Wherever a line in the data holds the word "Datos", pull that line out.

*** Opening of SUPPLIED MATERIAL ***

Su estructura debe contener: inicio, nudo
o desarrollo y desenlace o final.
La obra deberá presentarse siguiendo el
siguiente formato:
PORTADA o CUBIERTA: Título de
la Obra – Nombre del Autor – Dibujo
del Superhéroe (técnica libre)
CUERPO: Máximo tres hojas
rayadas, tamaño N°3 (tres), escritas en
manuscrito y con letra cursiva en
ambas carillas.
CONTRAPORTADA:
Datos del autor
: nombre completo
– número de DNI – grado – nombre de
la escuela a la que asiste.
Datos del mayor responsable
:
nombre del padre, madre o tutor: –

*** Close of SUPPLIED MATERIAL ***

> [ANSWER SPACE]
Datos del autor
Datos del mayor responsable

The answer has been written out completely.